NAZISM AND THE RELIGIOUS RIGHT

I was just discussing with a friend the parallels between pre-WWII Nazi Germany and what is happening in the U.S. today, then came back and discovered this article on the same subject.

The author lays out the following correlations:

(1) Exceptionality. "Nazi ideology grew out of Germans’ belief that their country was uniquely privileged because it was uniquely valuable. This made them an exception to rules and norms. The average “Proud to Be an American” bumper-sticker-buyer believes the same thing. (I’m still waiting for some churchgoing patriot to notice that being born American is a gift of grace and to begin marketing “Humble to be an American” decals.) A belief in your country’s exceptionality takes you way out beyond the warm self-appreciation of patriotism; in naming your heritage “exceptional,” you cut your ties to the family of nations and set yourself above the rules. Our belief in our own exceptionality erodes the walls that hold back human greed, fear of otherness, and violence. Exceptionality makes the unthinkable possible, even reasonable."

(2) Science, lifestyle and the arts. "In physics as in lifestyle and the arts, Germany and the United States both saw a great questioning of old values, limits, and presuppositions of all kinds—followed by an iron backswing of the pendulum rushing to shut down all the openness, answer all the questions, replace uncertainty with certainty, and relativism with absolutes. Does our anxiety in the face of uncertainty and relativity drive us to cook up fake certainties, like which language is better, who is going to Hell, who must live, and who should die? Did Germany, and will the United States, overcompensate for being uncertain like Napoleon did for being short? "

(3) Victimization. "Another family resemblance between Germany of the ‘20’s and ‘30’s and the Righteous Right of today is the feeling that somebody done us wrong. For Germany, the sense of being aggrieved was related to the famously vindictive Treaty of Versailles that settled the overt hostilities of World War I but left Germans with smoldering bitterness against what they saw as injustice and injury. The core resentment that energizes the swing toward right-wing “Christian” totalitarianism is the confusing, painful panic at seeing The Way and The Truth become one of many ways and many truths. As one pulpiteer expressed it, “having our culture become a subculture” is felt as a wound, an assault. On September 11th, the cultural assault on our inner landscape then manifested as a physical attack on our outer landscape, echoing the unsolved burning of the Reichstag building in 1933. Then, as now, terrorism coupled with an effective propaganda machine helped those in power to bring the country together while separating it from its civil rights. Once we feel ourselves to be under attack, are there any limits to what we will permit in the name of “self-defense?” "

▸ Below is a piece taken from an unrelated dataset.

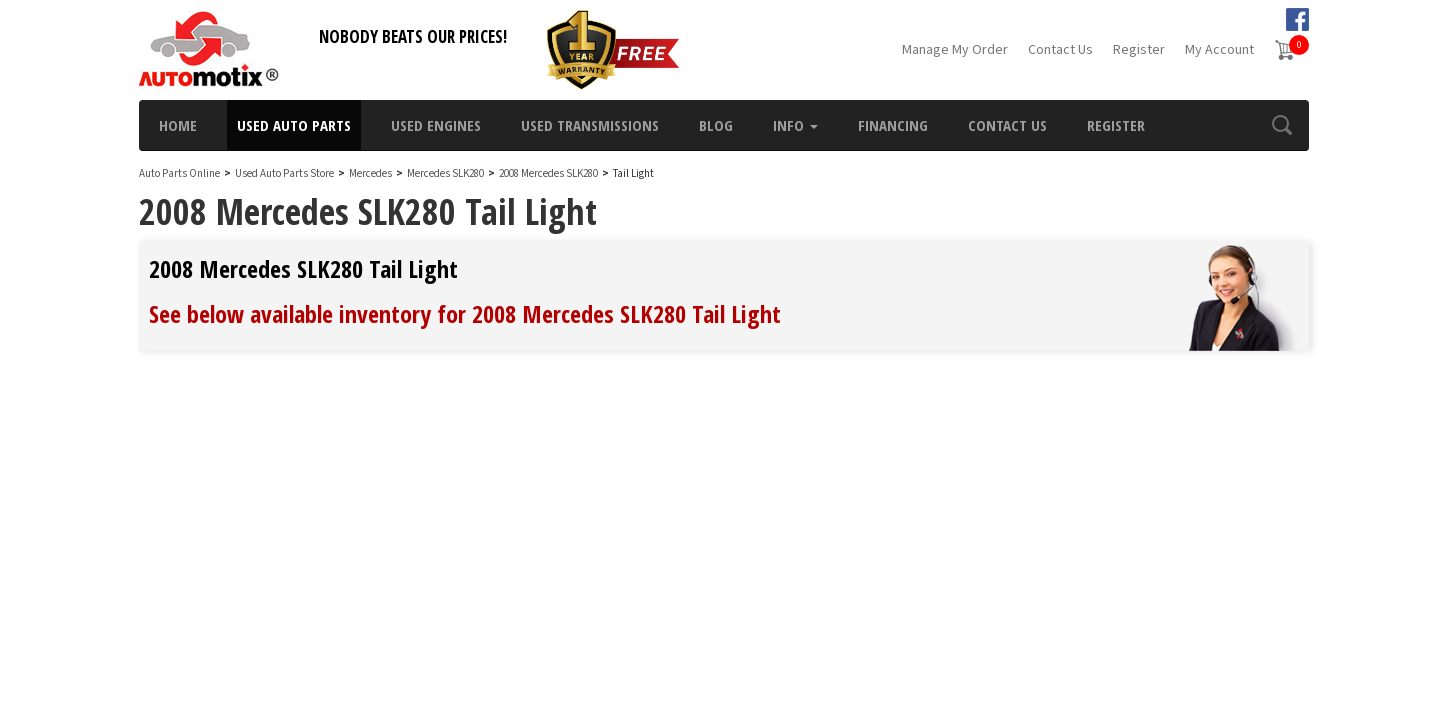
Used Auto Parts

"The backlash against openness and uncertainty, together with perceived national victimization, led Germany to begin to pick off voices of dissent in its own house. Some of these were political. Some were religious. German Christian churches were systematically nazified. The governing boards of seminaries were taken over seat by seat. Seminary faculties were pruned of opposition, guaranteeing that the pulpits of Germany would spout preaching that supported the Nazi agenda. The prophetic voice of the church was silenced. The systematic right-wing takeover of the Southern Baptist Convention, board by board, professor by professor, pulpit by pulpit, is so eerily similar that it could be an echo of the same shout."

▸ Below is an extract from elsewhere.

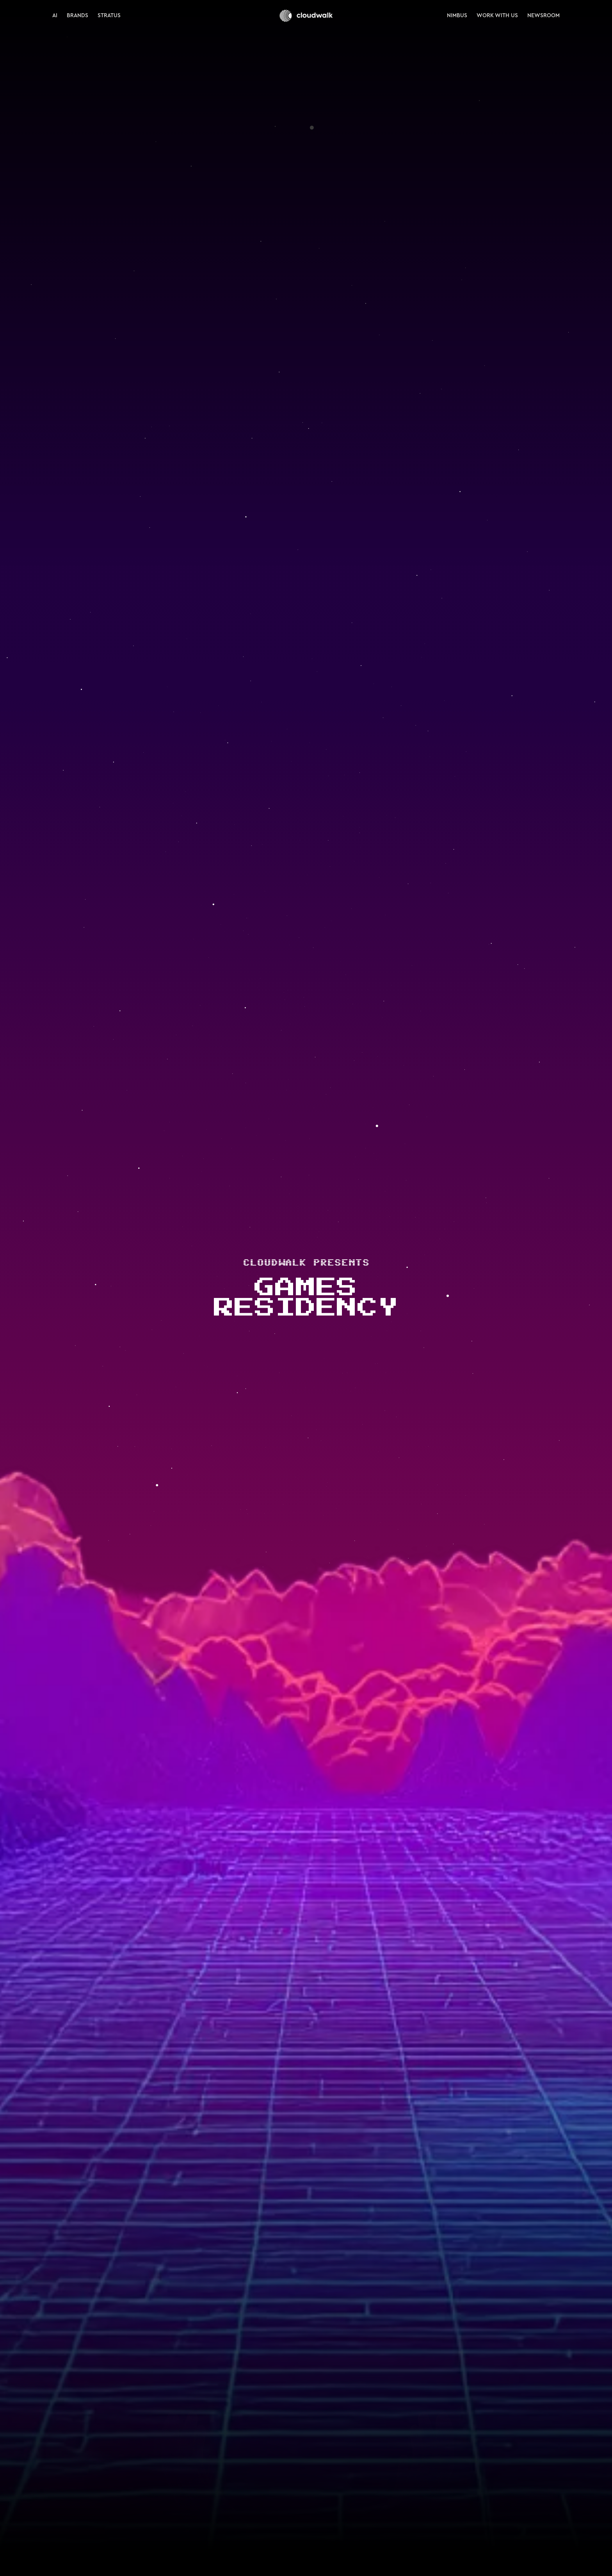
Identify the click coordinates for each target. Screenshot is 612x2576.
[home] (306, 16)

(4) Homosexuals -- Today's Jews. "Once the “evil” was identified, people projected onto the Jews every disowned trait they hated in themselves. Enormous energy was mobilized to oppress, exile, and destroy the theoretically contagious corruption of Jewishness. The righteousness of the cause was “proved” by the visceral disgust the oppressors felt towards the oppressed. Hatred kept the dominant group bonded, energized, focused, and easy to manipulate. Today, similar rhetoric is mobilizing hatred for another tiny minority, homosexuals, who are similarly represented as undermining the entire fabric of American life and values. In the same way, appeals to disgust as a moral arbiter “prove” the validity of the argument. Incidents of violence against gays remind us of the spotty street violence against Jews that came before the systematic, state-sponsored violence of the Holocaust."
...
Do we recognize the road we’re on, wrestle the steering wheel away from the mad bus-driver, and stop the bus before we get to the last stop, the town of Ultimate Consequences, Pop. 11 Million?

I remember well from my reading (a result of a horrified fascination with the Third Reich) the cynical and arrogant attitude of pre-Hitler German leaders that they could "use" Hitler and his minions and then discard them at will when they'd accomplished their purpose. If Bush/Cheney and their cohorts are suffering from the same delusions that they can ride to a permanent Republican majority on the coattails of an extreme, right-wing theocratic revolution and then break away, they'd better brush up on THEIR history.